Im starting this thread to give you all my review (or partial review since I havent utilized all of it) of a book that I picked up on conditioning for the martial arts. Its called Complete Conditioning for the Martial Arts by Sean Cochran. 

Well my lifting style seemed to be hampering my progress. While I was picked up the material and excecuting it well I was slow. At the gym my lifting was about pure weight. I was gaining muscle and size (gi was getting tight LOL) but I wasnt fast. This showed up in my sparring more than anything, I just wasnt fast enough. Well I stopped lifting and sharnk quite a bit, but at the same time my speed improved I was able to hold my own even against upper ranks. I wanted to start lifting again because lets face it its good for you. I looked around at a Borders here in town and found this book. I flipped through a couple of pages, liked what I saw and bought it.

It gives a real good break down of how to isolate specific muscels to improve speed, power and endurance. It shows you how to stretch and isolate certain joints that people have more common problems with (knees, shoulders). 

I havent been able to apply the workout routines because of recent knee problems, but I have used the stretching. Im pumped about the results as well. My knee feels better than it has in almost a year. There for a while I was scared that it was really bad, but now it feels great. It is not a 100% but Im very optimistic that it will be soon. 

Here is a like to the book on Amazon http://www.amazon.com/Complete-Cond...559328?ie=UTF8&s=books&qid=1190315755&sr=1-14

B


----------



## bydand (Sep 20, 2007)

Looks like a title I'll be adding to my library.  Thanks for the review and link.


----------



## KempoGuy06 (Sep 20, 2007)

bydand said:


> Looks like a title I'll be adding to my library.  Thanks for the review and link.


no problem.
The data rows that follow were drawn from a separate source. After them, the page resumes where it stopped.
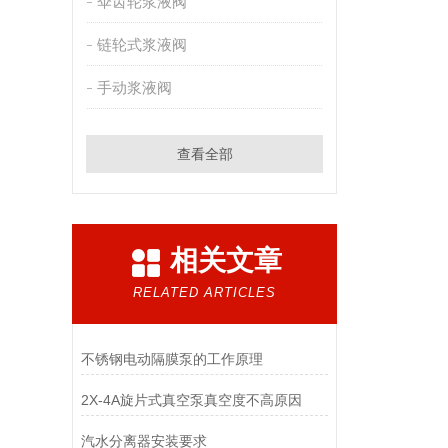
伞齿轮浆液阀
链轮式浆液阀
手动浆液阀
查看全部
相关文章
RELATED ARTICLES
不锈钢电动隔膜泵的工作原理
2X-4A旋片式真空泵真空度不高原因
汽水分离器安装要求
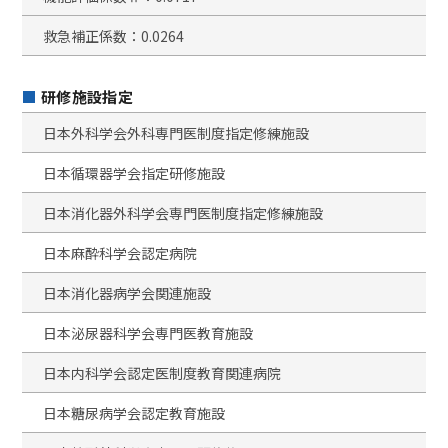
救急補正係数：0.0264
研修施設指定
日本外科学会外科専門医制度指定修練施設
日本循環器学会指定研修施設
日本消化器外科学会専門医制度指定修練施設
日本麻酔科学会認定病院
日本消化器病学会関連施設
日本泌尿器科学会専門医教育施設
日本内科学会認定医制度教育関連病院
日本糖尿病学会認定教育施設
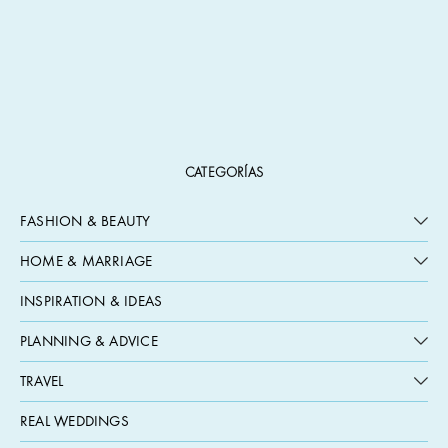
CATEGORÍAS
FASHION & BEAUTY
HOME & MARRIAGE
INSPIRATION & IDEAS
PLANNING & ADVICE
TRAVEL
REAL WEDDINGS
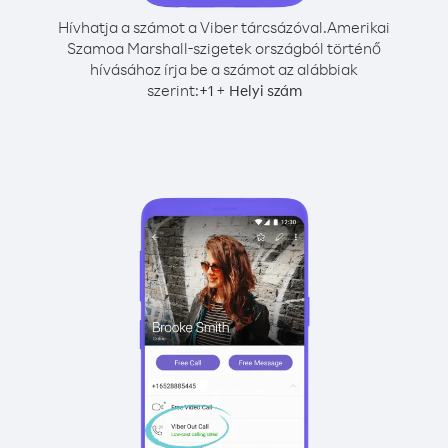
Hívhatja a számot a Viber tárcsázóval.
Amerikai
Szamoa Marshall-szigetek országból történő
hívásához írja be a számot az alábbiak
szerint:
+
+
1
Helyi szám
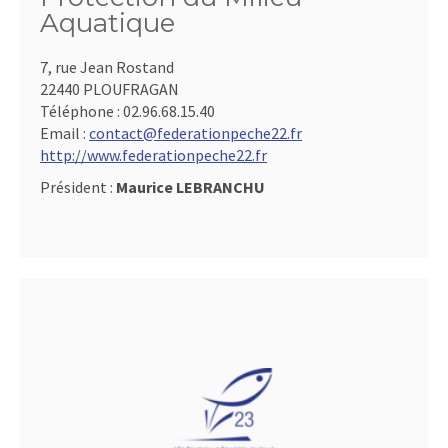
Aquatique
7, rue Jean Rostand
22440 PLOUFRAGAN
Téléphone :
02.96.68.15.40
Email :
contact@federationpeche22.fr
http://www.federationpeche22.fr
Président :
Maurice LEBRANCHU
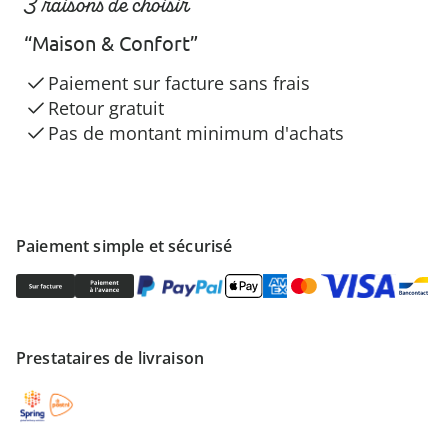
3 raisons de choisir
“Maison & Confort”
Paiement sur facture sans frais
Retour gratuit
Pas de montant minimum d'achats
Paiement simple et sécurisé
Prestataires de livraison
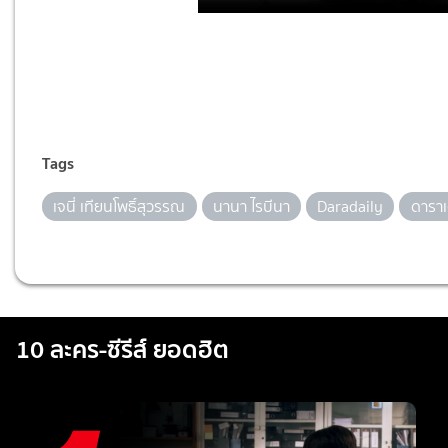
Tags
เจนี่ เทียนโพธิ์สุวรรณ
นานา ไรบีนา
Daradaily
ดาราเด
10 ละคร-ซีรีส์ ยอดฮิต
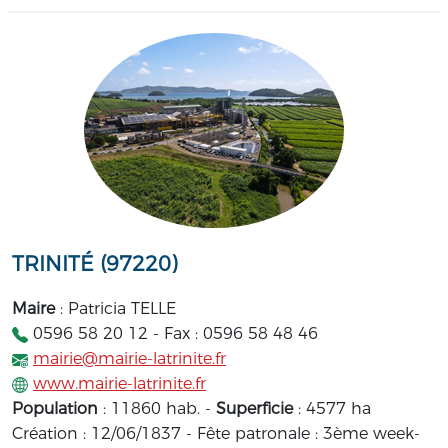
TRINITÉ (97220)
Maire
: Patricia TELLE
0596 58 20 12 - Fax : 0596 58 48 46
mairie@mairie-latrinite.fr
www.mairie-latrinite.fr
Population
: 11860 hab. -
Superficie
: 4577 ha
Création : 12/06/1837 - Fête patronale : 3ème week-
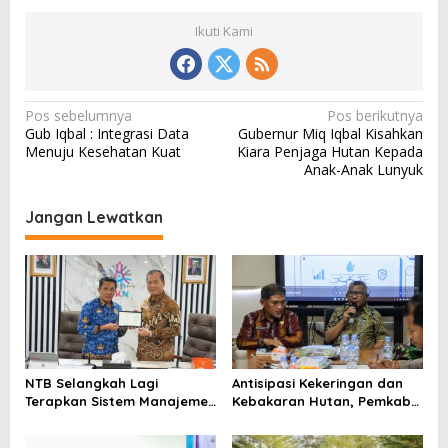
Ikuti Kami
N
Pos sebelumnya
Pos berikutnya
Gub Iqbal : Integrasi Data
Gubernur Miq Iqbal Kisahkan
a
Menuju Kesehatan Kuat
Kiara Penjaga Hutan Kepada
v
Anak-Anak Lunyuk
i
Jangan Lewatkan
g
a
s
i
p
o
NTB Selangkah Lagi
Antisipasi Kekeringan dan
s
Terapkan Sistem Manajemen
Kebakaran Hutan, Pemkab
Talenta ASN
Bima Gelar Rakor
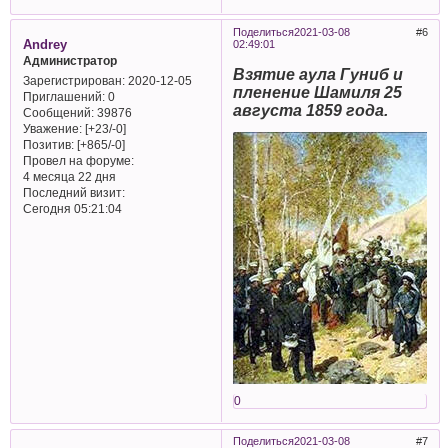
Поделиться
2021-03-08
6
Andrey
02:49:01
Администратор
Взятие аула Гуниб и
Зарегистрирован
: 2020-12-05
пленение Шамиля 25
Приглашений:
0
августа 1859 года.
Сообщений:
39876
Уважение:
[+23/-0]
Позитив:
[+865/-0]
Провел на форуме:
4 месяца 22 дня
Последний визит:
Сегодня 05:21:04
0
Поделиться
2021-03-08
7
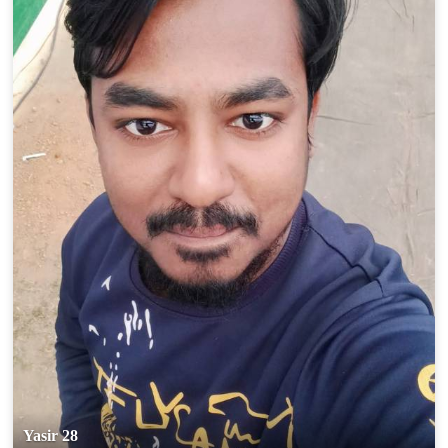
Yasir 28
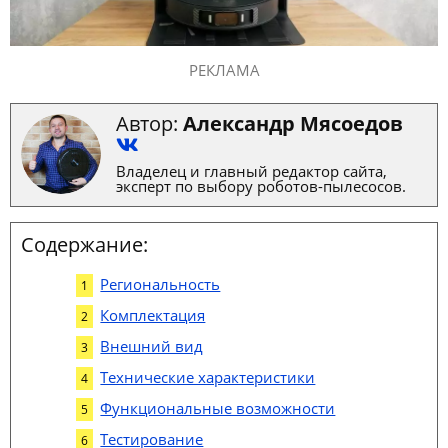
РЕКЛАМА
Автор:
Александр Мясоедов
Владелец и главный редактор сайта,
эксперт по выбору роботов-пылесосов.
Содержание:
Региональность
Комплектация
Внешний вид
Технические характеристики
Функциональные возможности
Тестирование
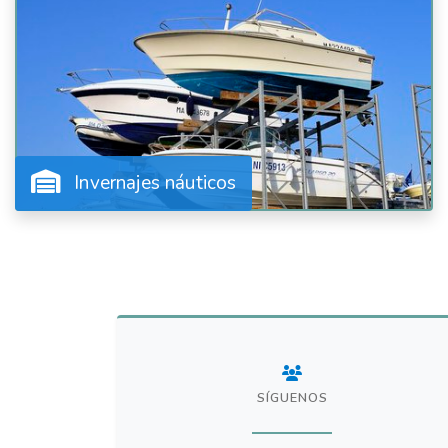
Invernajes náuticos
SÍGUENOS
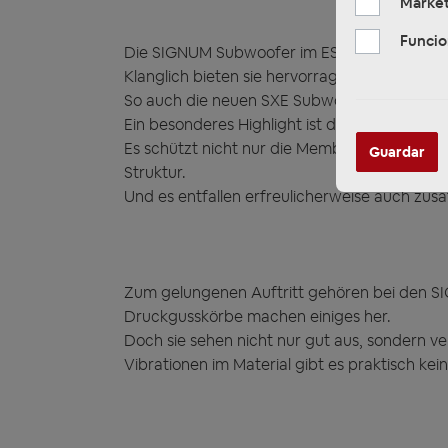
Market
Funcio
Die SIGNUM Subwoofer im ESX Programm sind 
Klanglich bieten sie hervorragende Ergebniss
So auch die neuen SXE Subwoofer, die beson
Ein besonderes Highlight ist das mitgeliefert
Es schützt nicht nur die Membran vor Bes
Guardar
Struktur.
Und es entfallen erfreulicherweise auch zusä
Zum gelungenen Auftritt gehören bei den SI
Druckgusskörbe machen einiges her.
Doch sie sehen nicht nur gut aus, sondern ver
Vibrationen im Material gibt es praktisch kein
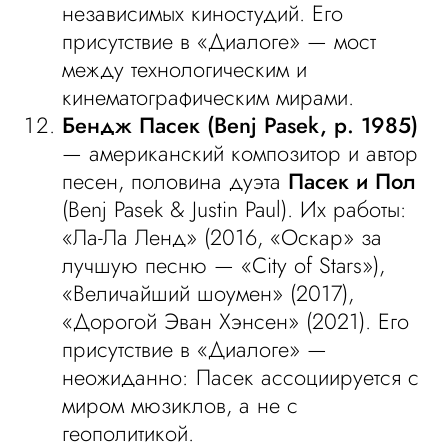
независимых киностудий. Его
присутствие в «Диалоге» — мост
между технологическим и
кинематографическим мирами.
Бендж Пасек (Benj Pasek, р. 1985)
— американский композитор и автор
песен, половина дуэта
Пасек и Пол
(Benj Pasek & Justin Paul). Их работы:
«Ла-Ла Ленд» (2016, «Оскар» за
лучшую песню — «City of Stars»),
«Величайший шоумен» (2017),
«Дорогой Эван Хэнсен» (2021). Его
присутствие в «Диалоге» —
неожиданно: Пасек ассоциируется с
миром мюзиклов, а не с
геополитикой.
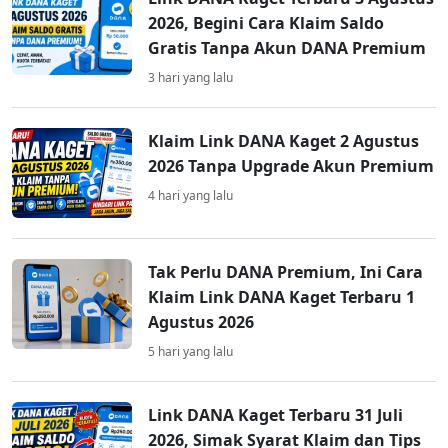
2026, Begini Cara Klaim Saldo
Gratis Tanpa Akun DANA Premium
3 hari yang lalu
Klaim Link DANA Kaget 2 Agustus
2026 Tanpa Upgrade Akun Premium
4 hari yang lalu
Tak Perlu DANA Premium, Ini Cara
Klaim Link DANA Kaget Terbaru 1
Agustus 2026
5 hari yang lalu
Link DANA Kaget Terbaru 31 Juli
2026, Simak Syarat Klaim dan Tips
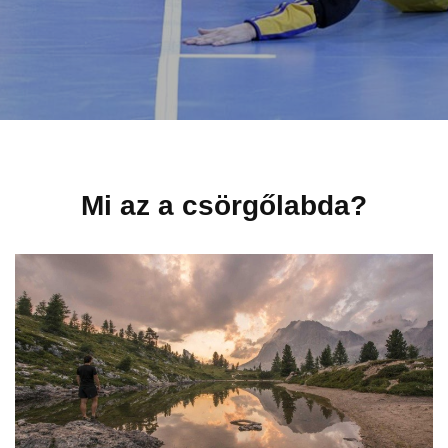
Mi az a csörgőlabda?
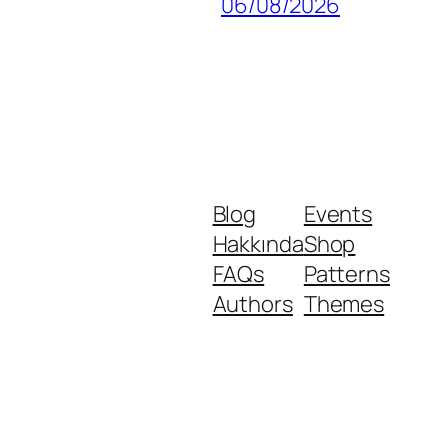
06/08/2026
Blog
Events
Hakkında
Shop
FAQs
Patterns
Authors
Themes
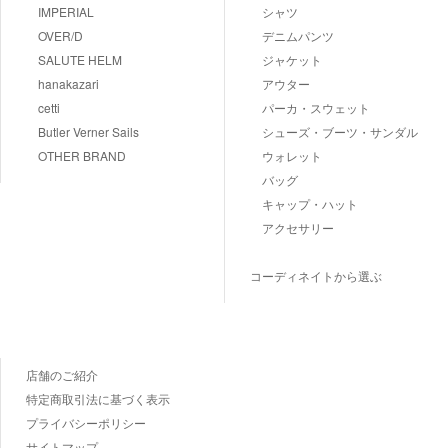
IMPERIAL
シャツ
OVER/D
デニムパンツ
SALUTE HELM
ジャケット
hanakazari
アウター
cetti
パーカ・スウェット
Butler Verner Sails
シューズ・ブーツ・サンダル
OTHER BRAND
ウォレット
バッグ
キャップ・ハット
アクセサリー
コーディネイトから選ぶ
店舗のご紹介
特定商取引法に基づく表示
プライバシーポリシー
サイトマップ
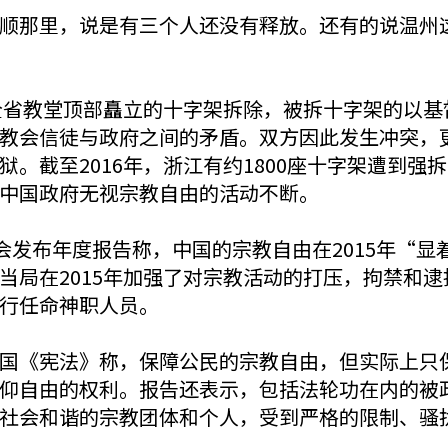
顺那里，说是有三个人还没有释放。还有的说温州
将全省教堂顶部矗立的十字架拆除，被拆十字架的以
教会信徒与政府之间的矛盾。双方因此发生冲突，
。截至2016年，浙江有约1800座十字架遭到
中国政府无视宗教自由的活动不断。
会发布年度报告称，中国的宗教自由在2015年“
当局在2015年加强了对宗教活动的打压，拘禁和
行任命神职人员。
国《宪法》称，保障公民的宗教自由，但实际上只
仰自由的权利。报告还表示，包括法轮功在内的被
社会和谐的宗教团体和个人，受到严格的限制、骚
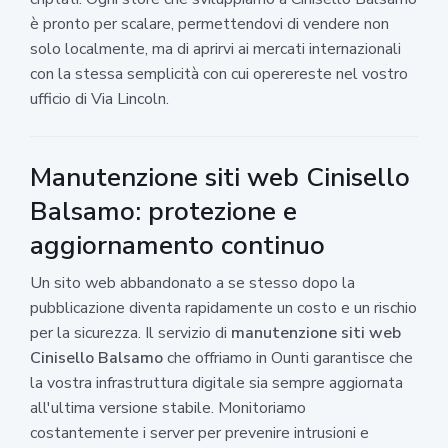
è pronto per scalare, permettendovi di vendere non
solo localmente, ma di aprirvi ai mercati internazionali
con la stessa semplicità con cui operereste nel vostro
ufficio di Via Lincoln.
Manutenzione siti web Cinisello
Balsamo: protezione e
aggiornamento continuo
Un sito web abbandonato a se stesso dopo la
pubblicazione diventa rapidamente un costo e un rischio
per la sicurezza. Il servizio di
manutenzione siti web
Cinisello Balsamo
che offriamo in Ounti garantisce che
la vostra infrastruttura digitale sia sempre aggiornata
all'ultima versione stabile. Monitoriamo
costantemente i server per prevenire intrusioni e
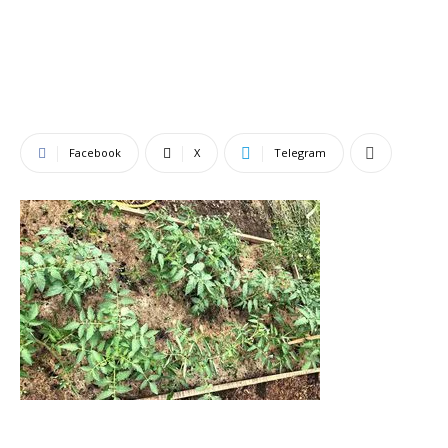
Facebook
X
Telegram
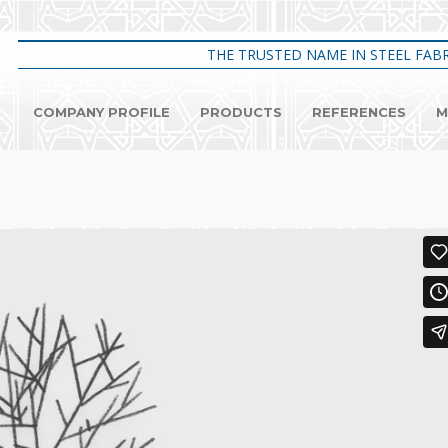
THE TRUSTED NAME IN STEEL FABR
COMPANY PROFILE
PRODUCTS
REFERENCES
M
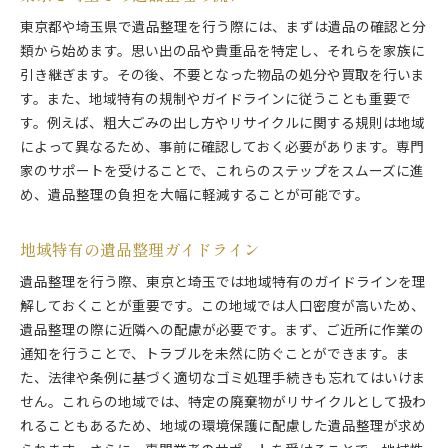
信頼できる遺品整理業者の見極め方
東京都や埼玉県で遺品整理を行う際には、まずは遺品の確認と分
東京都・埼玉県での専門家ネットワーク活用
類から始めます。思い出の品や貴重品を特定し、それらを家族に
引き継ぎます。その後、不要となった物品の処分や買取を行いま
東京都と埼玉県で効率的に遺品整理を進めるためのヒ
す。また、地域特有の規制やガイドラインに従うことも重要で
ント
す。例えば、粗大ごみの出し方やリサイクルに関する規則は地域
整理作業を円滑に進めるための計画作り
によって異なるため、事前に確認しておく必要があります。専門
地域特有の効率的整理法
家のサポートを受けることで、これらのステップをスムーズに進
作業時間を短縮するテクニック
め、遺品整理の負担を大幅に軽減することが可能です。
第二次利用やリサイクルの方法
遺品整理を効率化する道具とツール
地域特有の遺品整理ガイドライン
デジタル遺品の整理法
遺品整理を行う際、東京と埼玉では地域特有のガイドラインを理
遺品整理でよくある質問とその解決方法
解しておくことが重要です。この地域では人口密度が高いため、
遺品整理の悩み事例と解決策
遺品整理の際に近隣への配慮が必要です。まず、ご近所に作業の
よくある法律的質問と回答
通知を行うことで、トラブルを未然に防ぐことができます。ま
た、法律や条例に基づく適切なゴミ処理手続きも忘れてはいけま
遺品整理中のトラブルとその対処法
せん。これらの地域では、特定の廃棄物がリサイクルとして扱わ
遺品の査定や価値判断に関する疑問
れることもあるため、地域の環境保護に配慮した遺品整理が求め
東京都・埼玉県の遺品整理での一般的な質問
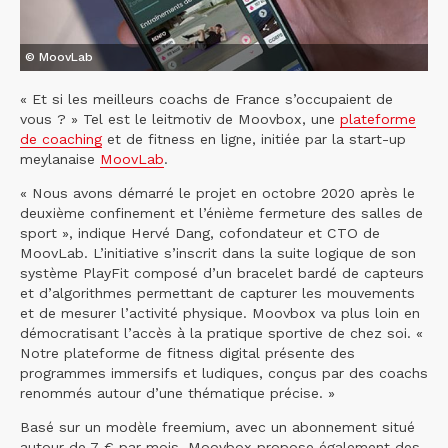
© MoovLab
« Et si les meilleurs coachs de France s’occupaient de
vous ? » Tel est le leitmotiv de Moovbox, une
plateforme
de coaching
et de fitness en ligne, initiée par la start-up
meylanaise
MoovLab
.
« Nous avons démarré le projet en octobre 2020 après le
deuxième confinement et l’énième fermeture des salles de
sport », indique Hervé Dang, cofondateur et CTO de
MoovLab. L’initiative s’inscrit dans la suite logique de son
système PlayFit composé d’un bracelet bardé de capteurs
et d’algorithmes permettant de capturer les mouvements
et de mesurer l’activité physique. Moovbox va plus loin en
démocratisant l’accès à la pratique sportive de chez soi. «
Notre plateforme de fitness digital présente des
programmes immersifs et ludiques, conçus par des coachs
renommés autour d’une thématique précise. »
Basé sur un modèle freemium, avec un abonnement situé
autour de 7 € par mois, Moovbox propose également des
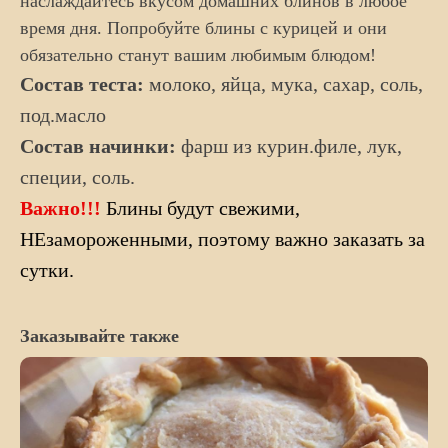
наслаждайтесь вкусом домашних блинов в любое
время дня. Попробуйте блины с курицей и они
обязательно станут вашим любимым блюдом!
Состав теста:
молоко, яйца, мука, сахар, соль,
под.масло
Состав начинки:
фарш из
курин.филе, лук,
специи, соль.
Важно!!!
Блины будут свежими,
НЕзамороженными, поэтому важно заказать за
сутки.
Заказывайте также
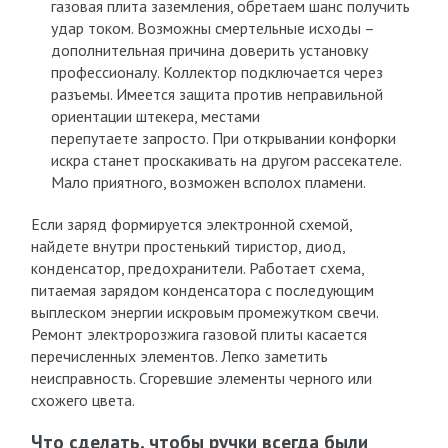
газовая плита заземления, обретаем шанс получить
удар током. Возможны смертельные исходы –
дополнительная причина доверить установку
профессионалу. Коллектор подключается через
разъемы. Имеется защита против неправильной
ориентации штекера, местами
перепутаете запросто. При открывании конфорки
искра станет проскакивать на другом рассекателе.
Мало приятного, возможен всполох пламени.
Если заряд формируется электронной схемой,
найдете внутри простенький тиристор, диод,
конденсатор, предохранители. Работает схема,
питаемая зарядом конденсатора с последующим
выплеском энергии искровым промежутком свечи.
Ремонт электророзжига газовой плиты касается
перечисленных элементов. Легко заметить
неисправность. Сгоревшие элементы черного или
схожего цвета.
Что сделать, чтобы ручки всегда были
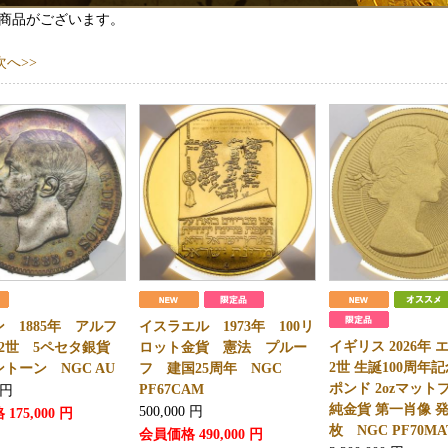
商品がございます。
次へ>>
 1885年 アルフ
イスラエル 1973年 100リ
イギリス 2026年
12世 5ペセタ銀貨
ロット金貨 憲法 プルー
2世 生誕100周年記
トーン NGC AU
フ 建国25周年 NGC
ポンド 2ozマット
PF67CAM
円
純金貨 第一肖像 発
500,000
円
格
175,000
円
枚 NGC PF70MA
会員価格
490,000
円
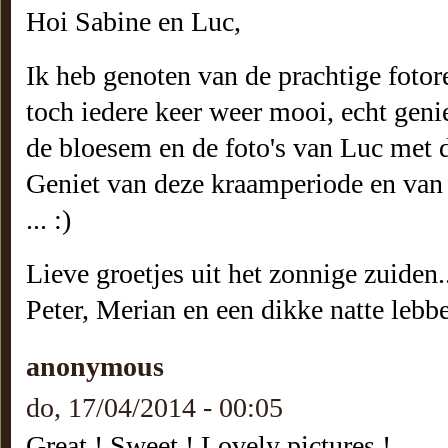
Hoi Sabine en Luc,
Ik heb genoten van de prachtige fotore
toch iedere keer weer mooi, echt genie
de bloesem en de foto's van Luc met de
Geniet van deze kraamperiode en va
... :)
Lieve groetjes uit het zonnige zuiden..
Peter, Merian en een dikke natte leb
anonymous
do, 17/04/2014 - 00:05
Great ! Sweet ! Lovely pictures !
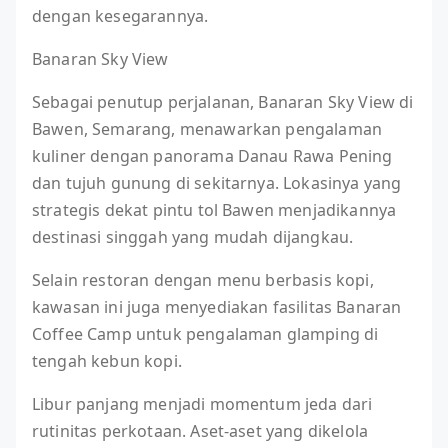
dengan kesegarannya.
Banaran Sky View
Sebagai penutup perjalanan, Banaran Sky View di
Bawen, Semarang, menawarkan pengalaman
kuliner dengan panorama Danau Rawa Pening
dan tujuh gunung di sekitarnya. Lokasinya yang
strategis dekat pintu tol Bawen menjadikannya
destinasi singgah yang mudah dijangkau.
Selain restoran dengan menu berbasis kopi,
kawasan ini juga menyediakan fasilitas Banaran
Coffee Camp untuk pengalaman glamping di
tengah kebun kopi.
Libur panjang menjadi momentum jeda dari
rutinitas perkotaan. Aset-aset yang dikelola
Let me know what you think after you pick it up. 

B


----------



## CoryKS (Sep 20, 2007)

Thanks for the review!  I've seen that book at Borders but didn't recognize the author.  I'd been meaning to check the Amazon reviews but it slipped my mind.  Glad to know it's a good one.


----------



## terryl965 (Sep 20, 2007)

Nice review, I think I will be added a new book this weekend.


----------



## stone_dragone (Sep 20, 2007)

Thank you for the review...I'll be looking it up as well!


----------



## Kennedy_Shogen_Ryu (Sep 21, 2007)

Heh, I was in a bookstore the other day and saw this particular book, and was thinking "I'll wait for a sign to see if I should pick it up or not" thanks for providing my sign!​


----------